Exercise objective: Exactly the lines from the one containing "28%, pero la utilidad se" through the one containing "Herkkulahjat" in the listing below are to be copied, with the pictures left out.

Input records:
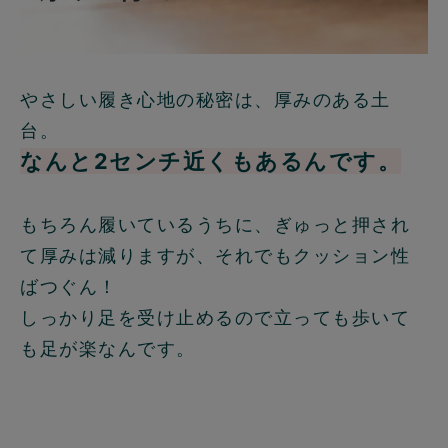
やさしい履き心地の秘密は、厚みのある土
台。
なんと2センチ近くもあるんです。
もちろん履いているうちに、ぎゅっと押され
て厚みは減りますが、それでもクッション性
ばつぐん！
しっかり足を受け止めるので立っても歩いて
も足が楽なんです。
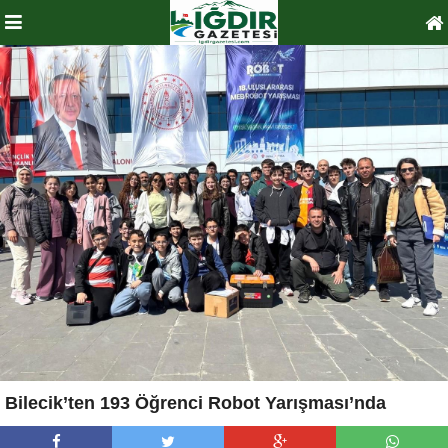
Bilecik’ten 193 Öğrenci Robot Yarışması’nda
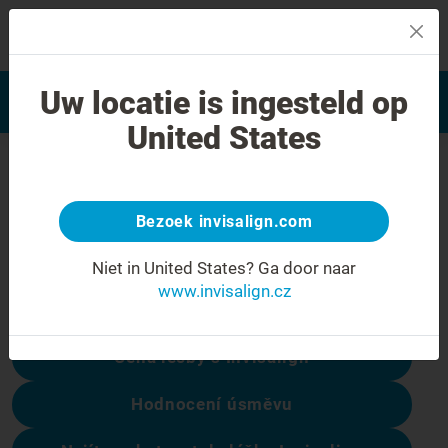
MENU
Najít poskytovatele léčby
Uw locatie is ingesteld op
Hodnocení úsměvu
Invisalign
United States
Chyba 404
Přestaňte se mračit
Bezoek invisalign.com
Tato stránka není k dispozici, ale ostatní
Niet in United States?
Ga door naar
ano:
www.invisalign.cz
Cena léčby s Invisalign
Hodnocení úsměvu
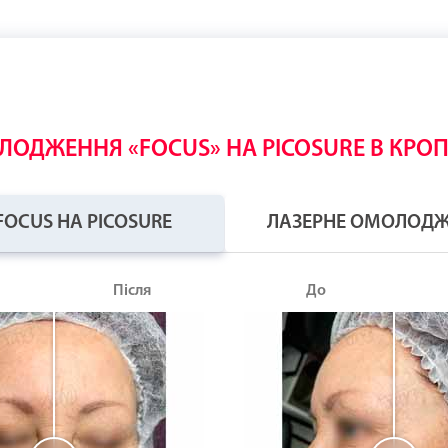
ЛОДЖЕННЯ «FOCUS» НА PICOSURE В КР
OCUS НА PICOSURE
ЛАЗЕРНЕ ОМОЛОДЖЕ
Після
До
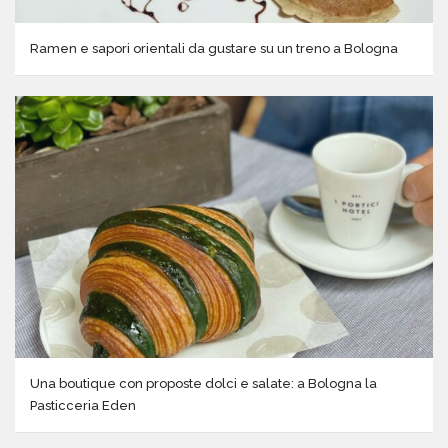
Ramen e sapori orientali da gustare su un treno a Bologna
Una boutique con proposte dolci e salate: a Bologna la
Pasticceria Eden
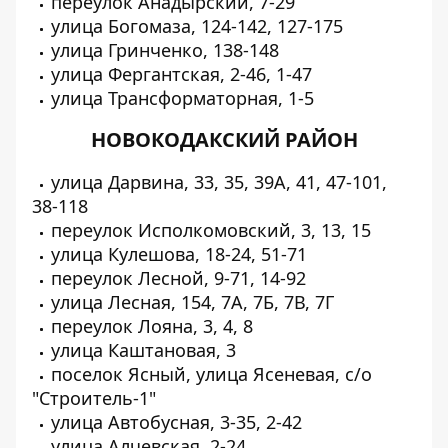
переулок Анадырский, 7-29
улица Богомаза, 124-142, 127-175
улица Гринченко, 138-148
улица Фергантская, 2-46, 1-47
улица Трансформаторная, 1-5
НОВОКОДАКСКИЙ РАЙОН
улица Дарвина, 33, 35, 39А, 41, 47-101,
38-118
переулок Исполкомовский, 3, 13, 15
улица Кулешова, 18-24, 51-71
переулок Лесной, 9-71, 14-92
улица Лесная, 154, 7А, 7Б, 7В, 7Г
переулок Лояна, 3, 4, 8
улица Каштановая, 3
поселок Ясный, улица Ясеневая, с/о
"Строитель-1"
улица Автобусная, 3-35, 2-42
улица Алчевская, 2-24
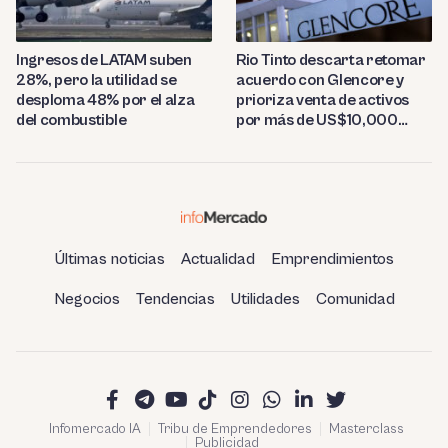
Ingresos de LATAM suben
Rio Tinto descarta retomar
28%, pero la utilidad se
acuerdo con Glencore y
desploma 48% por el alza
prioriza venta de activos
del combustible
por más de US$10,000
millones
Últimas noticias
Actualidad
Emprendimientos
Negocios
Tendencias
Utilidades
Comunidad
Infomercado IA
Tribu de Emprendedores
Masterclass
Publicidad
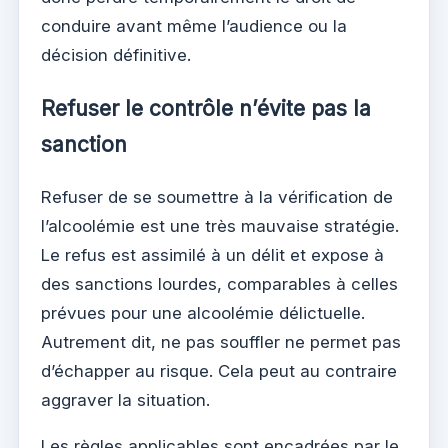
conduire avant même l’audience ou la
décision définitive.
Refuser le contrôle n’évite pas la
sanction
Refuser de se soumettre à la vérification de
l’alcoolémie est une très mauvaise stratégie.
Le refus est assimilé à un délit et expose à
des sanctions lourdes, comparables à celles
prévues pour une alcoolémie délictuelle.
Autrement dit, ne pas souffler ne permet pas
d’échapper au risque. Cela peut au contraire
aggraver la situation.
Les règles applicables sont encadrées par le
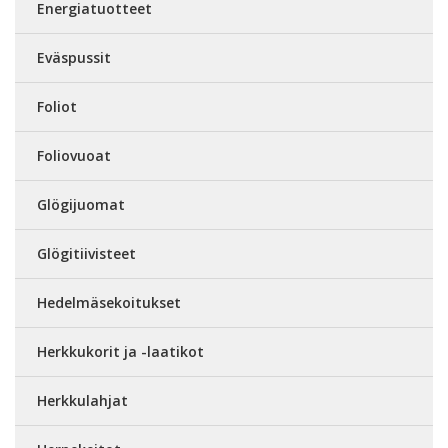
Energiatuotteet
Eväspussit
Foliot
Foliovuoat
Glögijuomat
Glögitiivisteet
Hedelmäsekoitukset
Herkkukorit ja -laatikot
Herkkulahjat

* * *

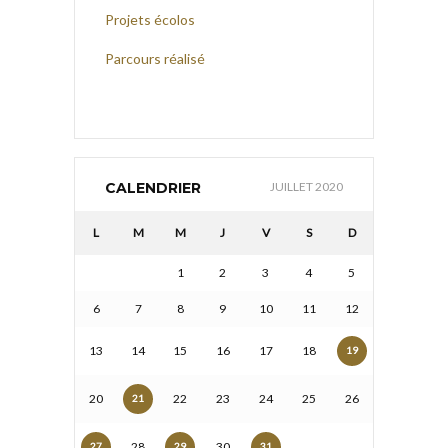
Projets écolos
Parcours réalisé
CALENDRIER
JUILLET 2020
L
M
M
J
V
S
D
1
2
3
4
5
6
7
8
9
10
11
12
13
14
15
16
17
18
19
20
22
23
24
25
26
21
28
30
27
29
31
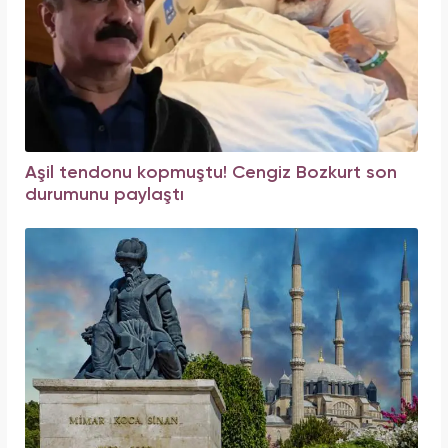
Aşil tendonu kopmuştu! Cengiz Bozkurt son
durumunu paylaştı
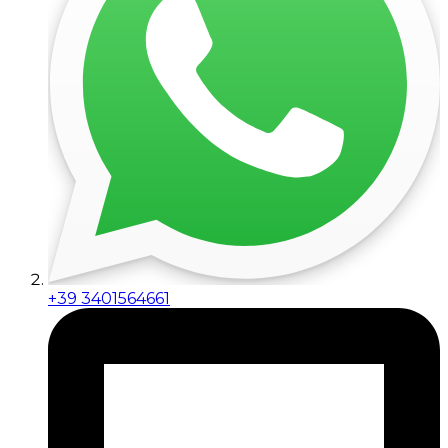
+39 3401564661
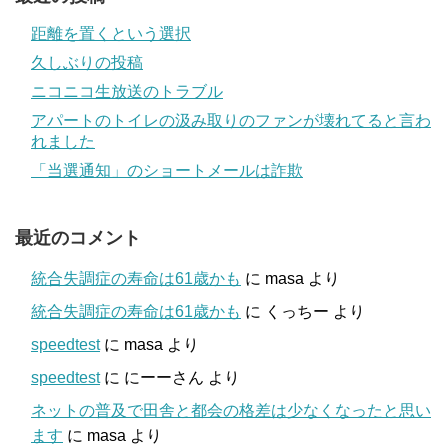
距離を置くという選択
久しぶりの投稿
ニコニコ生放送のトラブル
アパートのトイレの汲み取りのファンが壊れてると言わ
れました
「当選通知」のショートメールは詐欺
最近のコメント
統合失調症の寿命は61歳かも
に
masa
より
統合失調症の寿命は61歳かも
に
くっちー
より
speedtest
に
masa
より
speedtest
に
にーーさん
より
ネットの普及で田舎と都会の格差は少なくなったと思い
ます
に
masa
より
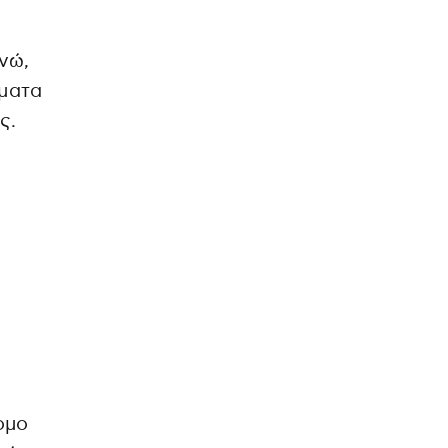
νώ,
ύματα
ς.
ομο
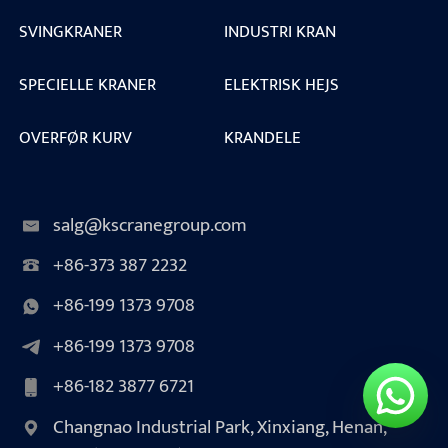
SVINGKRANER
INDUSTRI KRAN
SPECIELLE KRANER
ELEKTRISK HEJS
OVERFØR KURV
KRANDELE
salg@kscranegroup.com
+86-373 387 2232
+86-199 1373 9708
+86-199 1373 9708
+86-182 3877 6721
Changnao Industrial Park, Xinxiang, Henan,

Solution to this task:
28%, pero la utilidad se
acuerdo con Glencore y
desploma 48% por el alza
prioriza venta de activos
del combustible
por más de US$10,000
millones
Últimas noticias
Actualidad
Emprendimientos
Negocios
Tendencias
Utilidades
Comunidad
Infomercado IA
Tribu de Emprendedores
Masterclass
Publicidad
conduire avant même l’audience ou la
décision définitive.
Refuser le contrôle n’évite pas la
sanction
Refuser de se soumettre à la vérification de
l’alcoolémie est une très mauvaise stratégie.
Le refus est assimilé à un délit et expose à
des sanctions lourdes, comparables à celles
prévues pour une alcoolémie délictuelle.
Autrement dit, ne pas souffler ne permet pas
d’échapper au risque. Cela peut au contraire
aggraver la situation.
Les règles applicables sont encadrées par le
Energiatuotteet
Eväspussit
Foliot
Foliovuoat
Glögijuomat
Glögitiivisteet
Hedelmäsekoitukset
Herkkukorit ja -laatikot
Herkkulahjat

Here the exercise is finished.